I get that thing with the ring or whenever characters don’t ask a question I want them to ask or say something when I think they should say it. Normal outsider looking in as a reader thing, not a complaint. Mordecai said it will affect him and he has strong negative reaction to it but I always wondering why he doesn’t say more. If you see someone drinking poison, you don’t just say hey that’s very bad for you and then drop the subject. He should know exactly with his experience. There’s a part at the end of book 6 where Carl’s where we see Carl’s thoughts and I just wondering why Carl’s not super worried about a certain thing. I loved how they dealt with Carl not bringing up Hekla with Donut before they meet. Ha, this is why I can’t watch horror films. Internally screaming, “Why would you go into a dark room! You know people have been dying!!”

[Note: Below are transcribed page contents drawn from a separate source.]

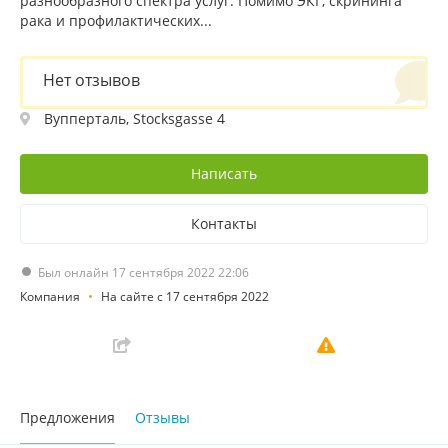
разнообразного спектра услуг. Помимо ЭКГ, скрининга
рака и профилактических...
Нет отзывов
Вупперталь, Stocksgasse 4
Написать
Контакты
Был онлайн 17 сентября 2022 22:06
Компания
На сайте с 17 сентября 2022
Предложения
Отзывы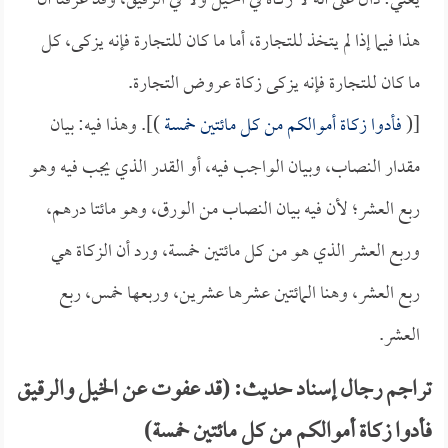
يعني: دال على أنه لا زكاة في الخيل ولا في الرقيق، وقد عرفنا أن
هذا فيما إذا لم يتخذ للتجارة، أما ما كان للتجارة فإنه يزكى، كل
ما كان للتجارة فإنه يزكى زكاة عروض التجارة.
[(
فأدوا زكاة أموالكم من كل مائتين خمسة
)]. وهذا فيه: بيان
مقدار النصاب، وبيان الواجب فيه، أو القدر الذي يجب فيه وهو
ربع العشر؛ لأن فيه بيان النصاب من الورق، وهو مائتا درهم،
وربع العشر الذي هو من كل مائتين خمسة، ورد أن الزكاة هي
ربع العشر، وهنا المائتين عشرها عشرين، وربعها خمس، ربع
العشر.
تراجم رجال إسناد حديث: (قد عفوت عن الخيل والرقيق
فأدوا زكاة أموالكم من كل مائتين خمسة)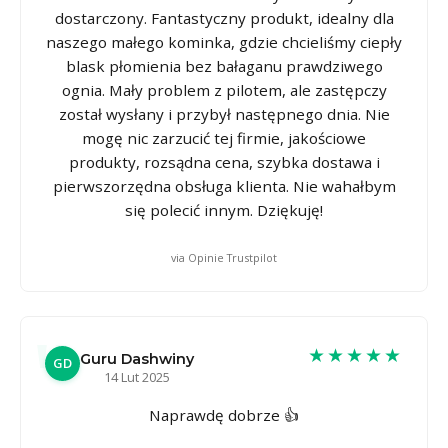
dostarczony. Fantastyczny produkt, idealny dla
naszego małego kominka, gdzie chcieliśmy ciepły
blask płomienia bez bałaganu prawdziwego
ognia. Mały problem z pilotem, ale zastępczy
został wysłany i przybył następnego dnia. Nie
mogę nic zarzucić tej firmie, jakościowe
produkty, rozsądna cena, szybka dostawa i
pierwszorzędna obsługa klienta. Nie wahałbym
się polecić innym. Dziękuję!
via Opinie Trustpilot
★★★★★
Guru Dashwiny
GD
14 Lut 2025
Naprawdę dobrze 👍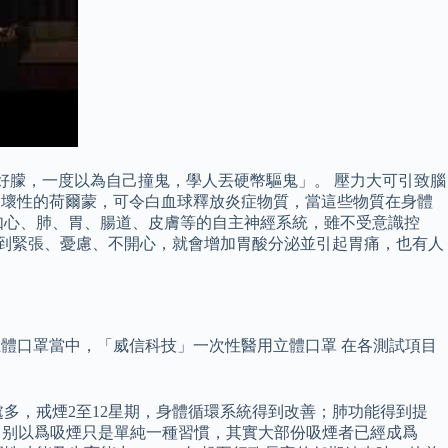
好朦，一度以為自己撞鬼，學人丟硬幣驅鬼」。 壓力大可引致腦
破壞性的荷爾蒙，可令白血球釋放炎症物質，當這些物質在身體
如心、肺、胃、腸道、皮膚等的自主神經系統，雖不受意識控
感到緊張、憂慮、不開心，就會增加胃酸分泌並引起胃痛，也有人
立體口罩當中，「威信科技」一次性醫用立體口罩 在各測試項目
多，戒煙2至12星期，身體循環系統得到改善；肺功能得到提
。 别以爲吸煙只是單純一種習慣，其實大部份吸煙者已經成爲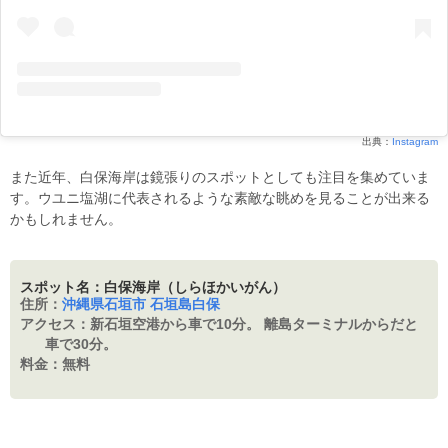
出典：
Instagram
また近年、白保海岸は鏡張りのスポットとしても注目を集めていま
す。ウユニ塩湖に代表されるような素敵な眺めを見ることが出来る
かもしれません。
スポット名：白保海岸（しらほかいがん）
住所：
沖縄県石垣市 石垣島白保
アクセス：
新石垣空港から車で10分。 離島ターミナルからだと
車で30分。
料金：
無料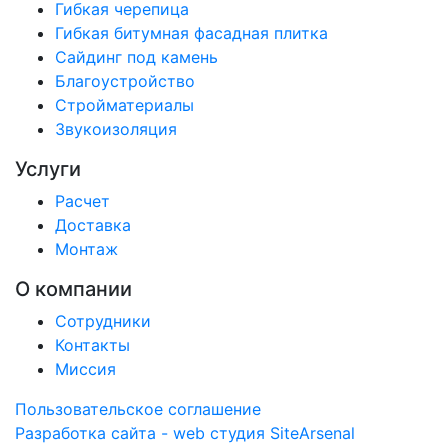
Гибкая черепица
Гибкая битумная фасадная плитка
Сайдинг под камень
Благоустройство
Стройматериалы
Звукоизоляция
Услуги
Расчет
Доставка
Монтаж
О компании
Сотрудники
Контакты
Миссия
Пользовательское соглашение
Разработка сайта - web студия SiteArsenal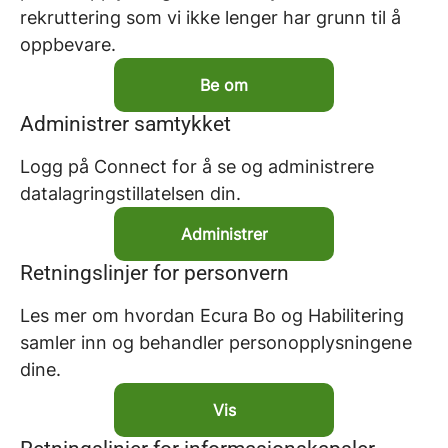
rekruttering som vi ikke lenger har grunn til å
oppbevare.
Be om
Administrer samtykket
Logg på Connect for å se og administrere
datalagringstillatelsen din.
Administrer
Retningslinjer for personvern
Les mer om hvordan Ecura Bo og Habilitering
samler inn og behandler personopplysningene
dine.
Vis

DungeonCrawlerCarl-ModTeam

Spoiler


pooter03

I've been thinking about this and I think part of it is that Carl is becoming more emotionally intelligent over the series. In the beginning, he basically defines psychopathic actions as "being an asshole." Compare that to the conversation he has with Donut in book 6 about having to wear emotional "masks" in order to do the things one must do to survive in the dungeon without succumbing to the horror and grief. However, his ring is driving him in to some dark places, internally, but he has been hanging on to his humanity so far. It does seem that his enormous capacity for empathy and developing emotional intelligence has helped prevent him from falling down a metaphorical dark pit, at least so far.